A murdered priest, a beheaded mayor, car bombs and an all-out cartel war have stained Mexican President Claudia Sheinbaum's first month in office. The killings have had a higher shock value reminiscent of the late 2000s, when Felipe Calderon's administration launched a war against drug cartels. Back then, decapitations and hangings were common items in Mexican newspapers. Sheinbaum inherited the security crisis from her predecessor and mentor, former President Andres Manuel Lopez Obrador. But recent violent crimes have put pressure on the new leader to deliver results on the security front—and fast

Mourners attend a mass for Catholic priest Marcelo Perez before his funeral in San Andres Larrainzar, Mexico, on Oct. 22. Photographer: Luis Enrique Aguilar/AFP/Getty Images

Former Republican Congresswoman Liz Cheney responded to a comment from Donald Trump in which he suggested she should be placed in front of a firing squad. "This is how dictators destroy free nations. They threaten those who speak against them with death," said Cheney, an ally of Vice President Kamala Harris. "We cannot entrust our country and our freedom to a petty, vindictive, cruel, unstable man who wants to be a tyrant." In the final days of the presidential campaign, the 78-year-old Trump and his adjutants have insulted women and ethnic groups while promising a series of unconstitutional measures. Harris on Friday was in Wisconsin courting blue-collar workers in the swing state, vowing to bring manufacturing and high-paying jobs and lower the high costs buffeting households. 
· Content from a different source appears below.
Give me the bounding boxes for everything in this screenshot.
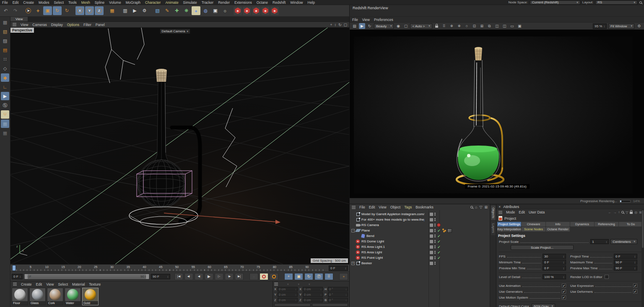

Turkey is set to introduce a new law it says targets foreign influence, and that's raising concern among civil society and media groups that it's actual purpose is to crush dissent. The legislation seeks to curb those working against what the government says is "the state's security or its domestic or external political interests" under the influence or orders of a foreign country or organization. The punishment could be as many as seven years in prison, according to a draft bill seen by Bloomberg. Turkey, a NATO member whose leader, Recep Tayyip Erdoğan, has obstructed expansion of the alliance and is friendly with Vladimir Putin, has become an increasingly authoritarian state in recent years, curtailing freedoms while prosecuting and jailing thousands for insulting the president. The proposed law resembles the foreign-agent law passed recently in Georgia, which drew condemnation from Western states and sparked mass protests. Inan Akgun Alp, a lawmaker from Turkey's main opposition Republican People's Party, said the bill will prepare ground for a "much more repressive environment."